Chapter 5 Dictionary methods

The purpose of this chapter is to introduce tools for text classification using predefined dictionaries. A serious debt of gratitude is owed to the developers of Linguistic Inquiry and Word Count, among others James Pennebaker and Ryan Boyd. LIWC is the culmination of decades of work establishing and validating dictionaries for psychological analyses of text. It is a user friendly software for their application. Further information can be found here https://www.liwc.app/download and https://www.youtube.com/watch?v=IGBI8LnYGNs&ab_channel=JamesPennebaker

LIWC is not free to use and, as such, many will not have the means to access to it. For this reason, I think it is valuable to also introduce R packages which can apply dictionary methods to texts. These packages mirror LIWC in many ways, but differ in an important one. The R packages do not have any predefined dictionaries, including those which come with LIWC. Note, LIWC dictionaries are proprietary and you will need a license key to download and use them. They cannot be shared without violating their terms of service. There are, however, many other dictionaries out there which are not part of explicitly part of the LIWC ecosystem. There is a decent chance of finding a dictionary which captures a construct of interest without having to rely on LIWC.

A key reference is:

  • Boyd, R. L., Ashokkumar, A., Seraj, S., & Pennebaker, J. W. (2022). The development and psychometric properties of LIWC-22. Austin, TX: University of Texas at Austin, 10, 1-47.

5.1 Quanteda Dictionaries

First, we need to install and load the necessary packages: quanteda and quanteda.dictionaries for working with dictionaries. quanteda.dictionaries is not currently available on CRAN and so must be installed from a github repository. This will require the devtools package to call the install_github() function.

# Install devtools and quanteda (if not already installed)
install.packages("quanteda")
install.packages("devtools")

# Load devtools and quanteda
library(devtools)
library(quanteda)

# Install quanteda.dictionaries package from github
devtools::install_github("kbenoit/quanteda.dictionaries") 

# Load quanteda.dictionaries
library(quanteda.dictionaries)

5.2 Importing Dictionaries

Now that we have the required packages installed, it’s time to start working with some predefined dictionaries. These are what make the wheels turn - they provide the roadmap indicating which words to search for and identify in your texts.

5.2.1 Loading

Dictionaries are typically saved as .dic text files. They are first formatted with a key denoting what the dimension captured by the dictionary (delineated by %%). Each dictionary word is then listed one-by-one on a new line.
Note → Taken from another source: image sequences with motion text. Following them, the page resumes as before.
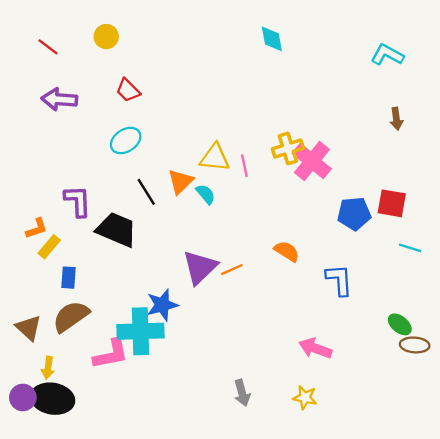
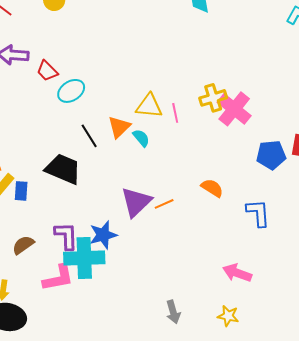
red trapezoid: (128, 90) -> (47, 71), moved
purple L-shape: (78, 201) -> (66, 236), moved
blue rectangle: (69, 278) -> (21, 191), moved
brown semicircle: (71, 316) -> (23, 245), size x0.7

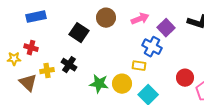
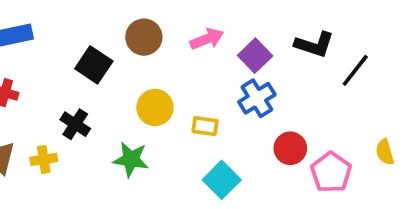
blue cross: (152, 47) -> (257, 98), moved, turned 30
yellow cross: (47, 71) -> (44, 159), moved
yellow circle: (122, 84) -> (155, 108), moved

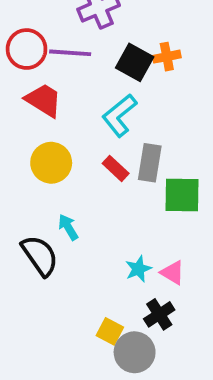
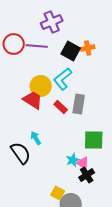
red trapezoid: (44, 100) -> (33, 100), moved
yellow circle: (51, 163) -> (41, 86), moved
green square: (182, 195) -> (94, 140), moved
pink triangle: (172, 273) -> (83, 163), moved
black cross: (159, 314) -> (87, 175), moved

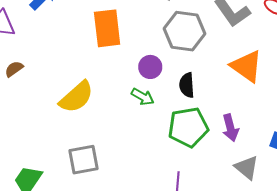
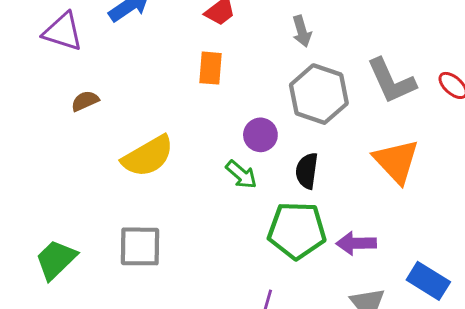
orange rectangle: (107, 28) -> (210, 68), size x0.6
brown semicircle: (14, 69) -> (85, 101), moved
purple arrow: (230, 128) -> (356, 243), turned 92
A number of non-LIWC dictionary files can be accessed here: https://drive.google.com/drive/folders/1oDkTuzzgcsnt87JpblL8vtidmFo11PMl?usp=sharing

These include .dic files with dictionaries capturing:

  • first-person singular pronouns includes words denoting the self (e.g., me, my)
  • first-person plural pronouns includes words denoting collectives one is a part of (e.g., we, us)
  • prosocial includes words capturing cooperation and helping (e.g., charity, donation)
  • care includes words capturing the moral foundation of care (e.g., help, harm)
  • fairness includes words capturing the moral foundation of fairness (e.g., equity, reciprocity)
  • threat includes words capturing psychological danger and threat (e.g., afraid, risk)
  • moral-emotional includes words denoting emotional and moral terms (e.g., abandon, kill)
  • communion includes words capturing interpersonal warmth (e.g., love, friend)
  • agency includes words capturing goal-striving (e.g., want, achieve)

To read these into R, you can run the read_dict_liwc() function as follows (make sure the .dic files are in your working folder).

# Load the communion.dic file into R
communion_dictionary <- quanteda:::read_dict_liwc("communion.dic")

# Load the threat.dic file into R
threat_dictionary <- quanteda:::read_dict_liwc("threat.dic")

# Load the moral-emotional.dic file into R
moral_emotional_dictionary <- quanteda:::read_dict_liwc("moral-emotional.dic")

5.2.2 Validating

It is typically a good idea to get a sense of the words in your dictionary. You can do this by simply opening the .dic files in Notepad. You will also want to confirm that they have been correctly read into R.

You can examine your dictionaries in R via the following commands:

# Examine the communion_dictionary
communion_dictionary$Communion

# Examine the threat dictionary
threat_dictionary$Threat

# Examine the moral-emotional dictionary
moral_emotional_dictionary$Moral_Emotional

Notice how some of the words in the moral-emotional dictionary are followed by *. This operator is used as a wildcard character to match any words that start with a given prefix. This allows for flexible pattern matching in dictionaries, enabling you to capture related terms that share the same root or beginning part of the word.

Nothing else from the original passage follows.